Specifically, the distribution of radiation from a usual light source contains little or no emission of ultraviolet ray. In addition, a projection lens generally exhibits a reduced transmissivity to the ultraviolet ray. The combination of these facts makes it difficult to achieve a selective projection of radiation including ultraviolet ray in one instance and visible light in another by utilizing the same light source and the same projection lens. Furthermore, with this process, there is a high residual potential in the non-image region, namely, in the bright areas of the light image where the positive image is to be obtained as illustrated in FIG. 4(I), or in the dark areas of the light image where the negative image is to be obtained as illustrated in FIG. 4(II), resulting in an image which is highly influenced by fogging. This is because an electrostatic latent image having a high contrast cannot be formed in either instance because of the incapability of providing a photoconductive layer 7 which satisfies the both requirements for producing the positive and the negative image.

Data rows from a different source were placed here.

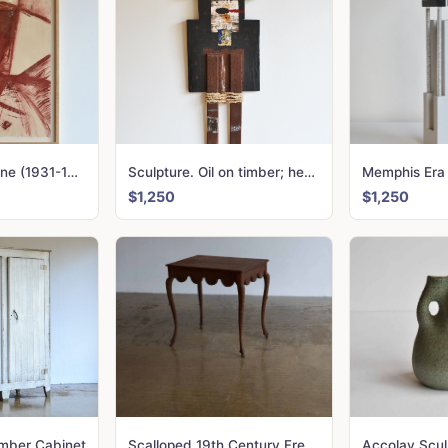
John Erskine Milne (1931-1978) UNTITLED Gouache on paper
Sculpture. Oil on timber; hessian
Memphis Era
$1,250
$1,250
imber Cabinet
Scalloped 19th Century French Table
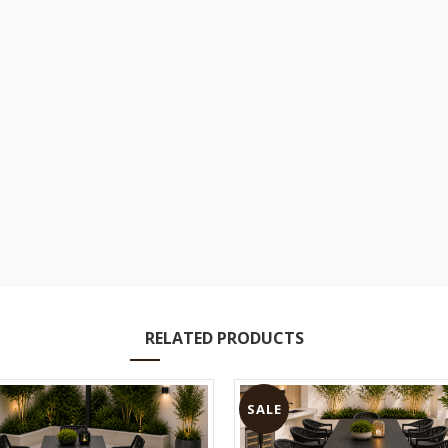
RELATED PRODUCTS
SALE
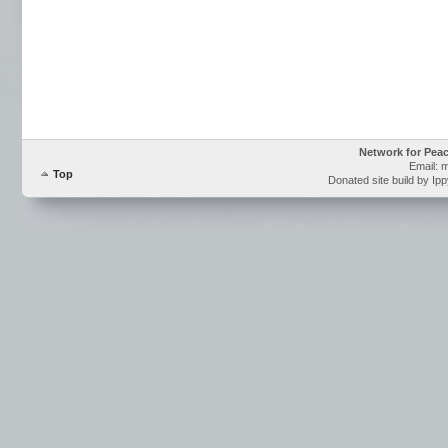
Network for Pea
Email: 
Top
Donated site build by Ip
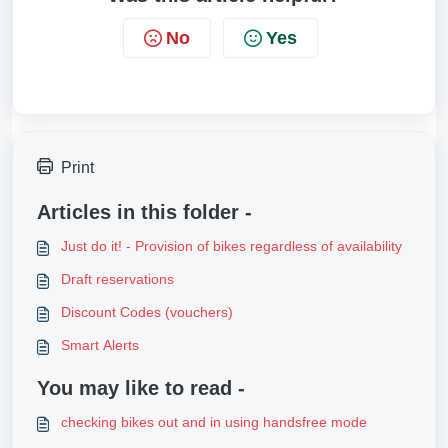
No
Yes
Print
Articles in this folder -
Just do it! - Provision of bikes regardless of availability
Draft reservations
Discount Codes (vouchers)
Smart Alerts
You may like to read -
checking bikes out and in using handsfree mode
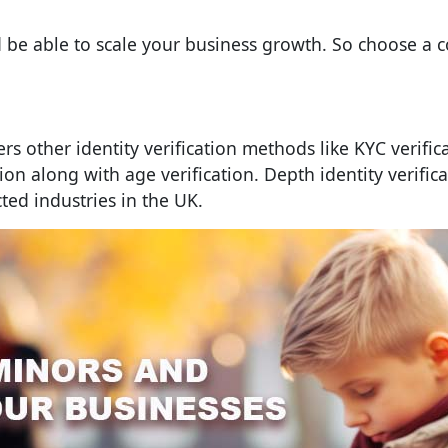
d be able to scale your business growth. So choose a 
ers other identity verification methods like KYC verific
ion along with age verification. Depth identity verifica
cted industries in the UK.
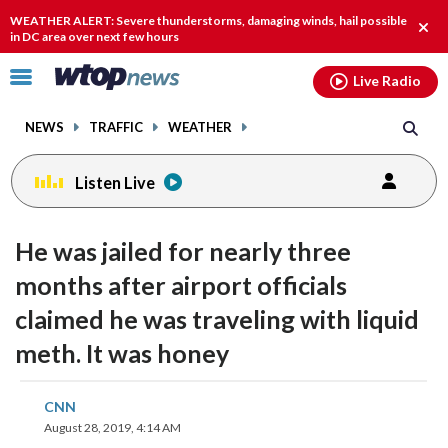
Email
facebook
instagram
x
tiktok
youtube
threads
WEATHER ALERT: Severe thunderstorms, damaging winds, hail possible
Clos
in DC area over next few hours
alert
Click
Live Radio
to
toggle
NEWS
TRAFFIC
WEATHER
navigation
menu.
Listen Live
He was jailed for nearly three
months after airport officials
claimed he was traveling with liquid
meth. It was honey
share
share
share
share
share
print
CNN
on
on
on
on
on
August 28, 2019, 4:14 AM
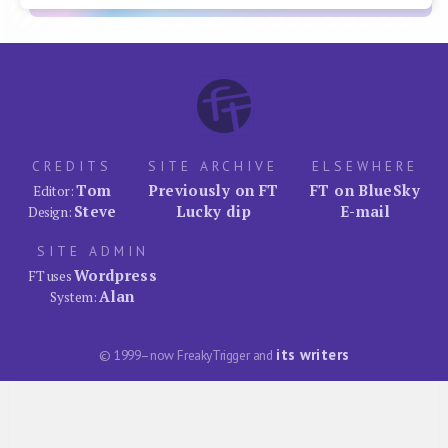
CREDITS
SITE ARCHIVE
ELSEWHERE
Tom
Previously on FT
FT on BlueSky
Editor:
Steve
Lucky dip
E-mail
Design:
SITE ADMIN
Wordpress
FT uses
Alan
System:
its writers
© 1999–now FreakyTrigger and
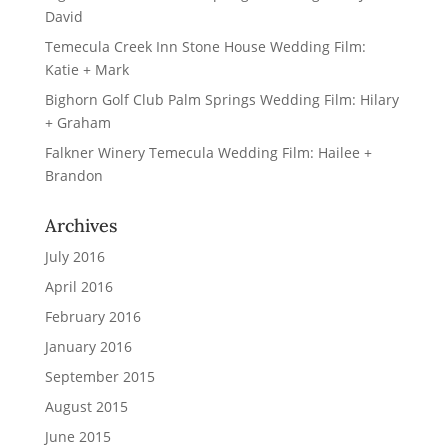
David
Temecula Creek Inn Stone House Wedding Film:
Katie + Mark
Bighorn Golf Club Palm Springs Wedding Film: Hilary
+ Graham
Falkner Winery Temecula Wedding Film: Hailee +
Brandon
Archives
July 2016
April 2016
February 2016
January 2016
September 2015
August 2015
June 2015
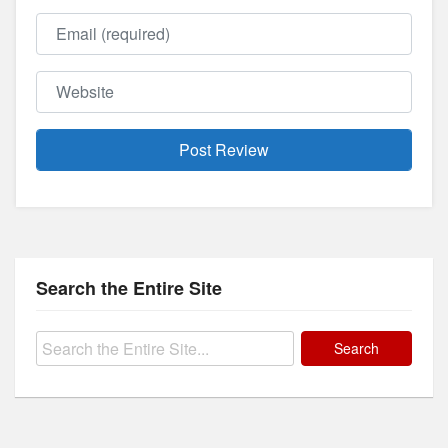
Email
Website
Search the Entire Site
Search
for:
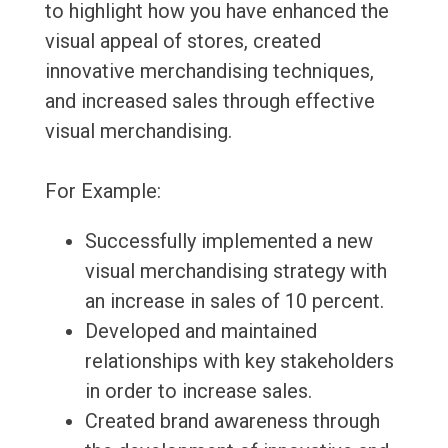
to highlight how you have enhanced the
visual appeal of stores, created
innovative merchandising techniques,
and increased sales through effective
visual merchandising.
For Example:
Successfully implemented a new
visual merchandising strategy with
an increase in sales of 10 percent.
Developed and maintained
relationships with key stakeholders
in order to increase sales.
Created brand awareness through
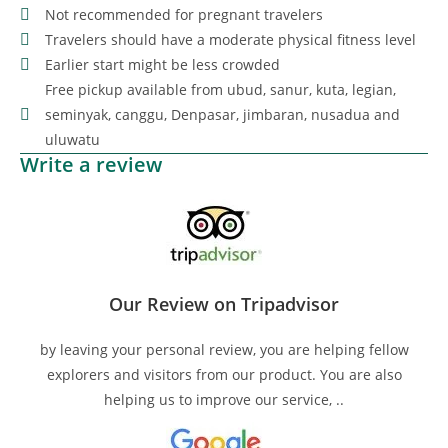
Not recommended for pregnant travelers
Travelers should have a moderate physical fitness level
Earlier start might be less crowded
Free pickup available from ubud, sanur, kuta, legian,
seminyak, canggu, Denpasar, jimbaran, nusadua and
uluwatu
Write a review
Our Review on Tripadvisor
by leaving your personal review, you are helping fellow
explorers and visitors from our product. You are also
helping us to improve our service, ..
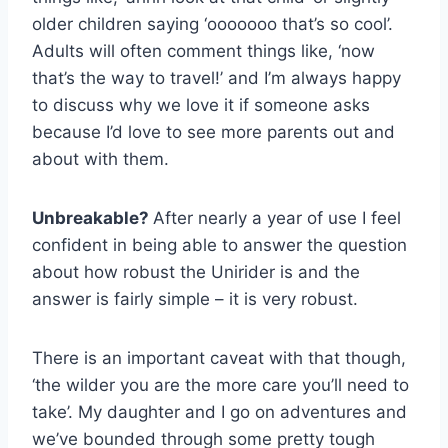
older children saying ‘ooooooo that’s so cool’.
Adults will often comment things like, ‘now
that’s the way to travel!’ and I’m always happy
to discuss why we love it if someone asks
because I’d love to see more parents out and
about with them.
Unbreakable?
After nearly a year of use I feel
confident in being able to answer the question
about how robust the Unirider is and the
answer is fairly simple – it is very robust.
There is an important caveat with that though,
‘the wilder you are the more care you’ll need to
take’. My daughter and I go on adventures and
we’ve bounded through some pretty tough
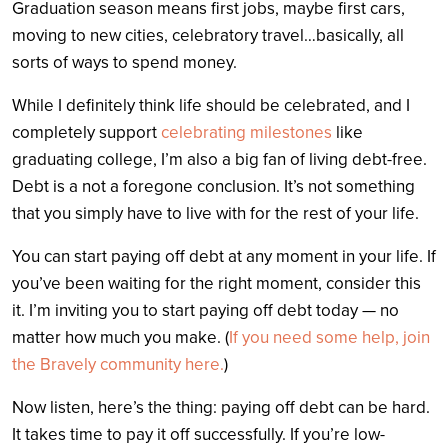
Graduation season means first jobs, maybe first cars,
moving to new cities, celebratory travel…basically, all
sorts of ways to spend money.
While I definitely think life should be celebrated, and I
completely support
celebrating milestones
like
graduating college, I’m also a big fan of living debt-free.
Debt is a not a foregone conclusion. It’s not something
that you simply have to live with for the rest of your life.
You can start paying off debt at any moment in your life. If
you’ve been waiting for the right moment, consider this
it. I’m inviting you to start paying off debt today — no
matter how much you make. (
If you need some help, join
the Bravely community here.
)
Now listen, here’s the thing: paying off debt can be hard.
It takes time to pay it off successfully. If you’re low-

More specifically, when a positive image is to be produced by a procedure as illustrated in FIG. 4(I), a sufficiently high dark resistance and a high sensitivity is required for the both photoconductive layers 7 and 8. By contrast, when a negative image is to be produced by a procedure illustrated in FIG. 4(II), a high sensitivity and a reduced dark resistance is required of the photoconductive layer 7, and this requirement is opposite from the requirement imposed upon the photoconductive layer 7 when producing a positive image.

SUMMARY OF THE INVENTION

It is an object of the invention to eliminate the above disadvantages of the conventional processes by providing an electrophotographic copying process which permits both a positive and a negative copy image, as considered with respect to the image of an original, to be obtained selectively and arbitrarily and which is adapted to obtain a plurality of either positive or negative copy images by repeatedly utilizing an electrostatic latent image once it is formed on the photosensitive member for electrophotography.

The copying procedure to produce a positive copy image differs from the copying procedure to produce a negative copy image only in the presence or absence of an inverse charging step and in respect of the polarities of toner charge in accordance with the regions of wavelengths which used in the immediately following step of uniform exposure. Therefore, in accordance with the invention, a change between a positive and a negative latent image can be easily achieved. The formation of the positive image, which generally represents a preponderance of proportion of the need to produce copies, can be completed with a reduced number of steps. In particular, since either a positive or a negative electrostatic latent image is formed by a charge which is trapped on the opposite surfaces of the first photoconductive layer 23 (as will be explained later in FIG. 7), both of the latent images are not in direct contact with a developer, thereby preventing any leakage of the charge defining the latent image through the developer. Further, toner is deposited on those regions where the charge of the electrostatic latent image is present, thus resulting in an increased magnitude of adherence of the toner. It is to be understood therefore that the process of the invention can effectively achieve its object because the latent image potential can be maintained stabilized over a number of copies and an improved image quality of the copy image can be obtained over a number of copies.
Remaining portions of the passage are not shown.